Monday, June 20, 2005

117, 36, 3

P6200011, originally uploaded by jdgemm.

Second time playing and shot a 117. The course is in Long Tan Taiwan and actually quite challenging. More difficult than the course we shot at last month in Tanshui.

I also shot 3 on a hole which was good for par :).

Driving to the course in the afternoon the outside temperature was hovering around mid 30's. Contrary to what I was expecting, there was a strong wind and actually it was quite comfortable on the course. Not nearly as hot as I was anticipating.

I've observed that my energy level drops significantly hitting the final few holes and is heavily reflected in my score.

Now I've got two goals whenever I play.

1. Beat my previous score.

2. Shoot par on at least one hole.

Oh, also won a couple prizes, one for nearest to pin 1st shot and the other nearest to pin 2nd shot.

Tuesday, June 14, 2005

Taipei Home 2005.06.14

P6120017, originally uploaded by jdgemm.

Heavy rain so spent the weekend at home.

Had fun clowning around on the bed with the kids. Here's Griffon teaching us yoga.

This set also includes a couple pictures by Griffon. I don't understand how they turned out so well considering his hands are so small. When he pushes the button to take the picture the whole camera moves a couple of inches before there is enough pressure and the actual picture is taken.

Saturday, June 11, 2005

Qu Yuan Rememberance Day (aka Dragon boat festival)

Every year on 5th day of the 5th month of the lunar calender Chinese people eat rice dumplings to remember a poet that died over 2000 years ago.

Today is Dragon Boat Festival. However, the original reason for the festival has nothing to do with dragons or boats. Rather in memorial of the poet Qu Yuan (343-290 B.C.).

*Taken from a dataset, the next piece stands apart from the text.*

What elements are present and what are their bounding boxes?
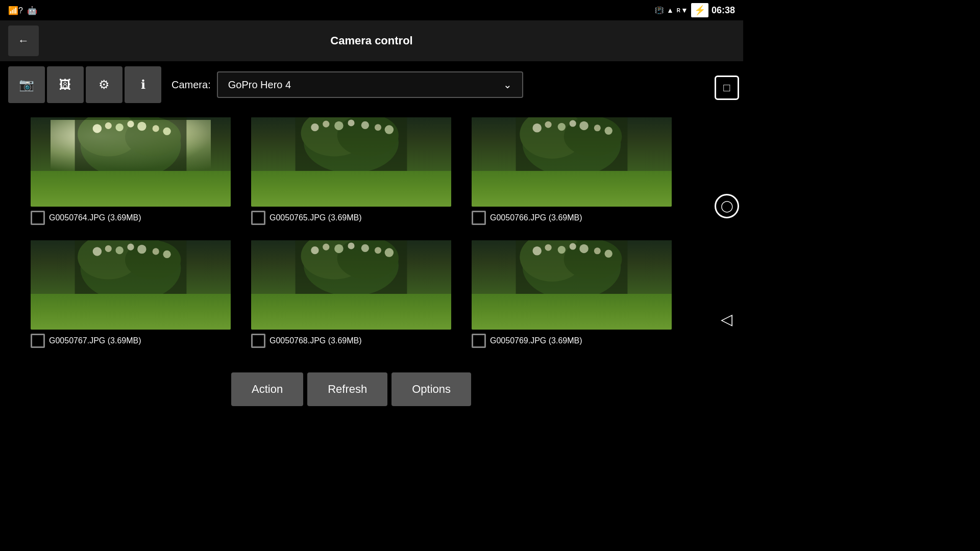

Qu Yuan was a highly-respected, trusted advisor to the king until the king became corrupt and banished Qu Yuan. Qu Yuan was so distraught he started writing poems about the corruption of the government. Finally he could no longer take it and threw himself into the Milo River in protest.

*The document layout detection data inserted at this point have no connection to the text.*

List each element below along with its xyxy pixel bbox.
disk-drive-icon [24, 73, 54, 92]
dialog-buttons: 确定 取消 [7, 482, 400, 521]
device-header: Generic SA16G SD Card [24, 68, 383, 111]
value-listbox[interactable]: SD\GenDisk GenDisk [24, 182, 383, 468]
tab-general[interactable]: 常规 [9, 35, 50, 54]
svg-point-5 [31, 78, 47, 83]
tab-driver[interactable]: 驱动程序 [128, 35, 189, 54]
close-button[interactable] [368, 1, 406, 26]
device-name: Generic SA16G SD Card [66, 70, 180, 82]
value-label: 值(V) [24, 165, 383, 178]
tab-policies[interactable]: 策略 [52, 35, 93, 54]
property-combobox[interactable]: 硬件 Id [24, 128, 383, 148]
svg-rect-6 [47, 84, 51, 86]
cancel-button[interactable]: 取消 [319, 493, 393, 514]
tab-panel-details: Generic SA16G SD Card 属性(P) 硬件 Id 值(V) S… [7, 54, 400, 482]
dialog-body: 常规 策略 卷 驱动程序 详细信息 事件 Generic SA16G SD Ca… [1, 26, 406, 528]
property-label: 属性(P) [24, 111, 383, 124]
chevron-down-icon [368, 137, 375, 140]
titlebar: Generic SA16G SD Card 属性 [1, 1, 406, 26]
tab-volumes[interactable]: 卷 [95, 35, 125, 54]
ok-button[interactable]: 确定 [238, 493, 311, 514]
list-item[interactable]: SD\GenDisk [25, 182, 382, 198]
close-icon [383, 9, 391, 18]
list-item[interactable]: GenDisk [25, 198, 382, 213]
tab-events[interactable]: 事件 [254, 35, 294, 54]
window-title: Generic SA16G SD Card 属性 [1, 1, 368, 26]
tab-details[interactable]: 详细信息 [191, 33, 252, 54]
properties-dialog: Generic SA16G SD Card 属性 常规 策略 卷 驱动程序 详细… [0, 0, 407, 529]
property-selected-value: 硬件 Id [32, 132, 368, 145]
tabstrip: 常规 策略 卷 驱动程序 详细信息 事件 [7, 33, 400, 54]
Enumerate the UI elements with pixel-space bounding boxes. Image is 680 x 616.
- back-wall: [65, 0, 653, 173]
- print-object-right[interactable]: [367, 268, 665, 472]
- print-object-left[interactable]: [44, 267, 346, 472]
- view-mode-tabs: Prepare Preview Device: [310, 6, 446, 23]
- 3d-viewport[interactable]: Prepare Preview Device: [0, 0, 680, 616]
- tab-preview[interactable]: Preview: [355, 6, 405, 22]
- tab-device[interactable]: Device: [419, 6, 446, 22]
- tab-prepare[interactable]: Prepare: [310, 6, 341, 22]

Local people had come to love Qu Yuan, and unsuccessfully searched the river for his body. Desperate to prevent the fish from chomping his body, the villages threw in lumps of rice wrapped in bamboo leaves.

Over time these rice dumplings (zhong zi) have evolved and become many different sizes and shapes. Also, now there are a wide range of fillings. One thing that hasn't changed is that they are still wrapped with bamboo leaves.